Abdominal Pain Overview
Abdominal pain can range in intensity from a mild stomach ache to severe acute pain. The pain is often nonspecific and can be caused by a variety of conditions. Many organs are found within the abdominal cavity. Sometimes the pain is directly related to a specific organ such as the bladder or ovary, while other times it is more diffuse or non-specific.. Usually, abdominal pain originates in the digestive system. For example, the pain can be caused by appendicitis, diarrheal cramping, or food poisoning. The type and location of pain may help the physician find the cause. The intensity and duration of pain must also be considered when making a diagnosis. A few general characteristics of abdominal pain are as follows:
- Character of Pain: Abdominal pain can be sharp, dull, stabbing, cramp-like, knifelike, twisting, or piercing. Many other types of pain are possible.
- Duration of Pain: Abdominal pain can be brief, lasting for a few minutes, or it may persist for several hours and longer. Sometimes abdominal pain comes on strongly for a while and then lessens in intensity for a while.
- Triggering Events: The pain may be worsened or relieved by certain events, such as worse after meals, better with a bowel movement, better after vomiting, or worse when lying down.
Abdominal pain can make a person want to stay in one place and not move a muscle. Or the pain can make them so restless they want to pace around trying to find “just the right position.” The health care practitioner will try to pinpoint the area of the abdomen where the pain originates when determining the cause of abdominal pain. This is done by combining questions such as – “When you first had the pain, where did you feel it?” – with examination of the abdomen. Softly pressing on certain areas to elicit the pain and perhaps palpating other areas to examine the size and exact location of an organ are other parts of the physical examination.
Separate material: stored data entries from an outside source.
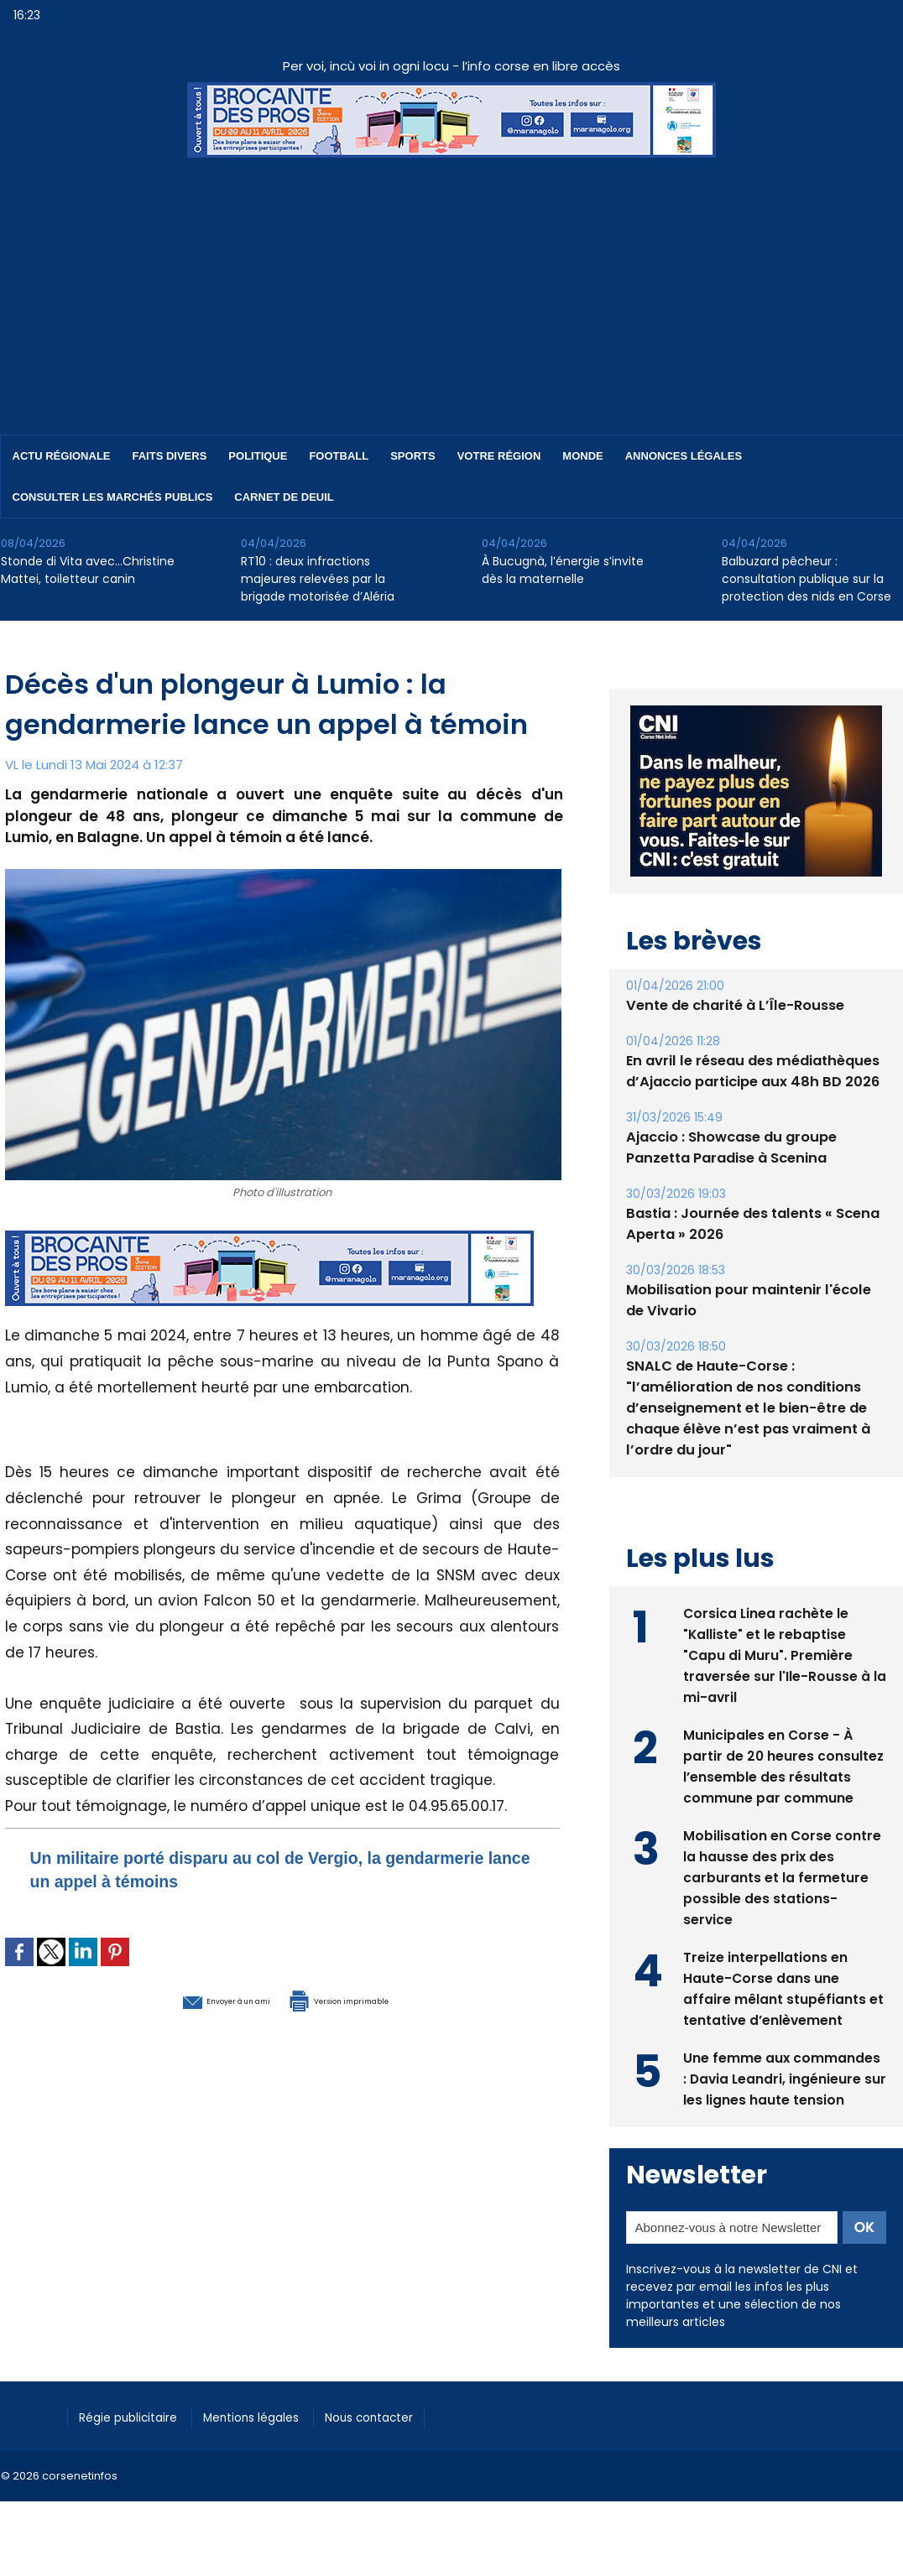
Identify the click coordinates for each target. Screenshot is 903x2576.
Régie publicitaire (136, 2414)
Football (338, 456)
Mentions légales (273, 2414)
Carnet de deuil (283, 497)
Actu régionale (62, 456)
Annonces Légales (683, 456)
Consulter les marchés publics (113, 497)
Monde (582, 456)
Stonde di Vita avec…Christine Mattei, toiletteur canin (88, 570)
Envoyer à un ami (191, 1999)
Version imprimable (370, 1999)
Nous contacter (404, 2414)
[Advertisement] (451, 283)
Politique (257, 456)
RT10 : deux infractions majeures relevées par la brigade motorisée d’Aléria (317, 579)
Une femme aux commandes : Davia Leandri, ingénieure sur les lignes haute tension (782, 2076)
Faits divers (170, 456)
When this is combined with general questions about the pain such as “Is the pain dull or sharp?” “How long have you had the pain?” and questions about your state of health – “Did you have to vomit?” – the health care practitioner can narrow down the possible causes of the pain. Once the questions and physical exam are completed, the health care practitioner will either give the patient a diagnosis and advise on follow-up recommendations or order blood tests, and possibly X-rays and imaging studies to further help identify why the patient is in pain.
Many acute (short-term) and chronic (long-term) diseases cause abdominal pain.
- Diseases people worry about most areappendicitis, gallbladder disease, duodenal and gastric ulcers, infections, andpregnancy-associated problems.
- Doctors also worry about the following conditions: ruptured blood vessels, heart attack, liver and pancreas inflammation, kidney stones, problems with the blood circulation to the intestine, diverticulitis, and other diseases.
Abdominal pain may not arise from the abdomen.
- Some heart attacks and pneumonias can cause abdominal pain.
- Diseases of the pelvis or groin can also cause a pateint’s abdomen to hurt.
- Certain skin rashes, such as shingles, can feel like abdominal pain, even though the person has nothing wrong inside their body.
- Even some poisonings, such as a black widow spider bite, can cause severe abdominal pain.
From the above it is apparent that abdominal pain can have many causes, some linked directly to the abdomen and others caused by non-abdominal disease. Sometime the cause of abdominal pain is not found by the patient’s health care practitioner during the initial evaluation. In some cases, no specific cause is determined, and the pain gets better in hours or days.
Abdominal Pain Symptoms
Abdominal pain is a symptom. It may mean that the person has a medical problem that needs treatment. Abdominal pain may go along with other symptoms. Try to keep track of the symptoms, because this will help the health care practitioner’s find the cause of the person’s pain.
Self-Care at Home
Abdominal pain without fever, vomiting, vaginal bleeding, passing out, chest pain, or other serious symptoms often get better without special treatment.
- If the pain persists or if the person believes the pain may represent a serious problem, they should see a health care practitioner.
- A heating pad or soaking in a tub of warm water may ease the person’s pain.
- Over-the-counter antacids, such as Tums, Maalox, or Pepto-Bismol, also can reduce some types of abdominal pain. Activated charcoal capsules also may help.
- Acetaminophen (common brand names are Arthritis Foundation Pain Reliever, Aspirin Free Anacin, Panadol, Liquiprin, Tylenol) may help. This product should be avoided if liver disease is suspected. Try to avoid aspirin or ibuprofen (common brand names are Advil, Motrin, Midol, Nuprin, Pamprin IB) if stomach or ulcer disease is suspected. These drugs can make some types of stomach ache worse.